Page 1 of 1

ML_MB and MCONF getting too large, exceeding memory

Posted: Mon Jun 22, 2026 7:28 am
by Poonam_Chauhan

Hi all,
I'm trying to train a force field for my interface system between two solids at different temperatures. I've first tried training the force field separately for bulk of the two solids first and then interface between them. My force field training for bulk system seemed to run fine at different temperatures, but whenever I tried training the interface, the bayesian error is very high, giving rise to a large ML_MB configuration which is eventually exceeding my system memory.
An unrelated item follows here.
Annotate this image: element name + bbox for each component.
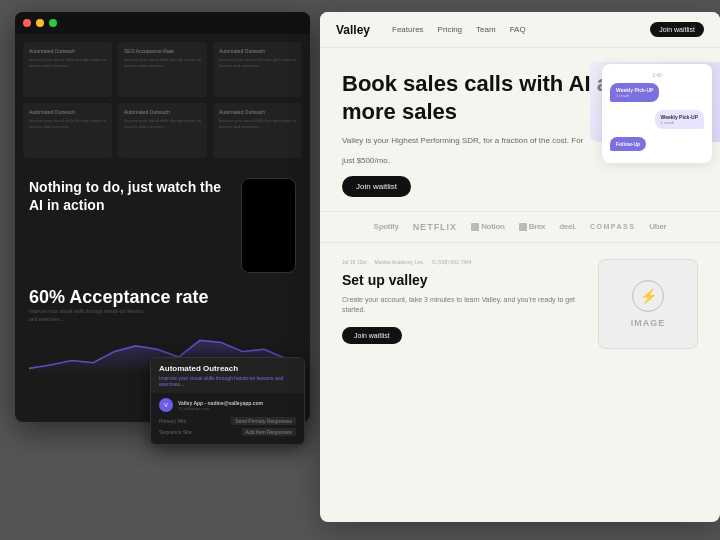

I'm using HPC cluster with upto 700 gb ram and 48 cores per node. I want to solve this memory issue without compromising too much of accuracy.
My input file is as follow:

SYSTEM=interface
#Start parameter
ISTART = 0
ICHARG = 2
ISMEAR = 0
ISYM = 0
SIGMA = 0.04
ENCUT = 500
PREC =Normal
LREAL = Auto
ALGO= Fast
EDIFF = 1E-6
IVDW = 12
LASPH = .TRUE.
#MD SETTINGS
IBRION = 0
ISIF = 3
NSW = 20000
POTIM = 2
NCORE = 4
#THERMOSTAT
MDALGO = 3
TEBEG = 300
TEEND = 300
LANGEVIN_GAMMA = 10 10 10 10

#MACHINE LEARNING
ML_ISTART = 1
ML_LMLFF = .TRUE.
ML_MODE = TRAIN
ML_RCUT1 = 6.0
ML_RCUT2 = 5.0
ML_EPS_LOW = 1E-7
ML_ICRITERIA = 1
ML_MCONF = 6000
#ML_CX = -0.1
ML_MB = 4000


Re: ML_MB and MCONF getting too large, exceeding memory

Posted: Mon Jun 22, 2026 9:37 am
by michael_wolloch

Dear Poonam Chauhan,

Please provide more input and output files to create a minimal reproducible example.
Especially the ML_LOGFILE, but also all input files (including ML_AB files from the bulk trainings if they are not too large). You can upload them to the forum as a compressed tarball (*.tar.gz).

It would also be very helpful if you could provide the exact steps you took to train the separate bulk systems and how you combined them for the interface.

Thanks, Michael